A Certain Justice
Page 32
Dalgliesh said, “That won’t be necessary at present. But if there is anything else that you have concealed, half-told or lied about I suggest you remind yourself that this is a case of murder and that the offence of obstructing the police in the execution of their duty applies as much to members of the criminal Bar as it does to anyone else.”
Costello answered calmly: “Some of your colleagues see my job as a defence counsel as obstructing the police in the execution of their duty.”
There was nothing more at present which could be usefully said. As Dalgliesh made his way downstairs to Mr. Langton’s room he wondered how many more lies he’d been told, what else had been concealed and by whom, and had again the uncomfortable conviction that this case might never be solved.
Hubert Langton was working at his desk. He rose and shook hands with Dalgliesh as if it were the first time they had met, then led him to one of the leather armchairs in front of the fireplace. Looking across at Langton’s face, Dalgliesh thought again how much he had aged since the murder. The sharp dominant features seemed to be blurring into old age. The jaw was less firm, the pouches under the eyes were becoming pendulous, the flesh was becoming more mottled. But there were more than physical changes. The spirit was devitalized. Quietly Dalgliesh told him what Kate and Robbins had discovered during their visit to Catherine Beddington.
Langton said: “So that’s where I was. At the rehearsal. I’m sorry I didn’t tell you. The truth is that I didn’t know. The best part of an hour out of Wednesday evening is missing from my life. You tell me that they saw me. I must have been there.”
Dalgliesh thought that it was as difficult for him to make this admission as it would have been to accept a more damaging truth.
The tired voice went on. “I remember being about three-quarters of an hour late home, but that’s all I remember. I can’t understand what happened or why. I suppose I shall eventually find the courage to go to my doctor but I doubt whether he’ll be able to help. It doesn’t seem like any form of amnesia I’ve ever heard about.” He smiled, then said: “Perhaps I’m secretly in love with Catherine. Perhaps that’s why I can’t accept that I spent the best part of an hour gazing at her—if that’s what I did. Isn’t that the kind of explanation a psychiatrist would come up with?”
Dalgliesh said: “Can you remember whether you went straight home when you left the church?”
“Not even that, I’m afraid. But I’m sure I was home before eight, and my two helpers should be able to confirm it. Venetia spoke on the telephone to her housekeeper—didn’t she?—at a quarter to eight, so surely I’m in the clear.”
Dalgliesh said: “I’ve never seen you as a suspect. What I did wonder was whether you saw anyone you knew in the church or in Pawlet Court when you left. Obviously, if you can’t remember, there’s no point in pursuing it.”
“I can give you no help, I’m afraid.” He paused and then said: “Old age can be very frightening, Commander. My son died young, and at the time it seemed the most terrible thing that could happen to anyone in the world—to him as well as to me. But perhaps he was one of the fortunate ones. I shall, of course, be retiring as Head of Chambers at the end of the year, and retiring from work at the Bar.
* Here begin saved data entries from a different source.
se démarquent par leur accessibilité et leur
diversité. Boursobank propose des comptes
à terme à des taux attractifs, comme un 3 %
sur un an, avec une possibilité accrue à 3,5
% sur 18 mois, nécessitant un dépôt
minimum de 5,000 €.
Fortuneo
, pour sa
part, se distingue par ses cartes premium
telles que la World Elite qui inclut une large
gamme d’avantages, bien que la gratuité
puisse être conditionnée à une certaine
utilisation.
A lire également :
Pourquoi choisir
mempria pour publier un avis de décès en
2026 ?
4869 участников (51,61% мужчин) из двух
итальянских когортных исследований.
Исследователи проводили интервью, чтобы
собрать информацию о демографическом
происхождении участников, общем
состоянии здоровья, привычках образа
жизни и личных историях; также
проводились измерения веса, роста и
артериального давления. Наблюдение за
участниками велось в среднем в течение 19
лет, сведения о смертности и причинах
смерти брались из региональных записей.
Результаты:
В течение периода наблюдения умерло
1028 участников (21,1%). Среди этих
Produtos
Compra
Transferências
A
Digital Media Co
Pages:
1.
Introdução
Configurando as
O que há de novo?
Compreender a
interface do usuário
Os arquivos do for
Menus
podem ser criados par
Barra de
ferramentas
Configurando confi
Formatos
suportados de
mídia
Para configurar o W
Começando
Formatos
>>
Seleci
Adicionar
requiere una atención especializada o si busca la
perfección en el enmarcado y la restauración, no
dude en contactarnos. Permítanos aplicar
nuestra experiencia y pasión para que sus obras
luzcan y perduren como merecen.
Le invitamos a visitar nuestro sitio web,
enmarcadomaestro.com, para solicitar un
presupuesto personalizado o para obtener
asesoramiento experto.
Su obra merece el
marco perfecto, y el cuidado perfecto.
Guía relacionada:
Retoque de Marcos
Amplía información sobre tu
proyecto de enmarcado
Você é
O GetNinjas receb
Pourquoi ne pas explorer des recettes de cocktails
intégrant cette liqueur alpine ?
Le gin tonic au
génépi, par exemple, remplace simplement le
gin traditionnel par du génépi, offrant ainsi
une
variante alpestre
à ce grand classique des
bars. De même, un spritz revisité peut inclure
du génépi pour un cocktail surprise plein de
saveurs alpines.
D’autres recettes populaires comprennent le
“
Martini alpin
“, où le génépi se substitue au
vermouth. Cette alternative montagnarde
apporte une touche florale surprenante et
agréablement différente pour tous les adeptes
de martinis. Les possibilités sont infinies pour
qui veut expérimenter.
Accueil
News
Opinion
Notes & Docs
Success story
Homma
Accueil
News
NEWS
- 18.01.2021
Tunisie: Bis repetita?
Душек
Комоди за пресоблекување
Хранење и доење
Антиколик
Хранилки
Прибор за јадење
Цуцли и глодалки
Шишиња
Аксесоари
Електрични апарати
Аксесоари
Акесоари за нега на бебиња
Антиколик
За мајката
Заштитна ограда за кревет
A lawyer whose mind is apt to go blank isn’t just inefficient, he’s dangerous.”
7
Dalgliesh was not yet ready to leave Chambers. There was something else he had to do. He went upstairs and unlocked Venetia Aldridge’s room. It held no sense of her presence. He seated himself in her comfortable chair and swivelled it round to adjust the height to his six feet two. There came into his mind for a moment Naughton’s description of finding the body, of the chair swinging round under his touch to confront him, of her dead upturned eye. But the room evoked no shudder of horror; it was just an empty office, elegantly proportioned, functional, waiting as it had for the last two hundred years for the next temporary occupant to move in, to spend brief working years there and finally close the door on success or failure.
He switched on the desk lamp and unwrapped and opened Edmund Froggett’s scrapbook, turning the pages at first with casual interest, and then with a more deliberate attention. It was an extraordinary record. He had obviously made it his business in the last two years to attend every trial in which Venetia Aldridge was due to appear, whether, rarely, as prosecuting counsel or, more frequently, for the defence. He had noted the venue, the name of the defendant, the judge, counsel for the prosecution and for the defence, and had set out briefly the details of the case as presented by the prosecuting counsel. The arguments of both sides were also summarized with occasional comments.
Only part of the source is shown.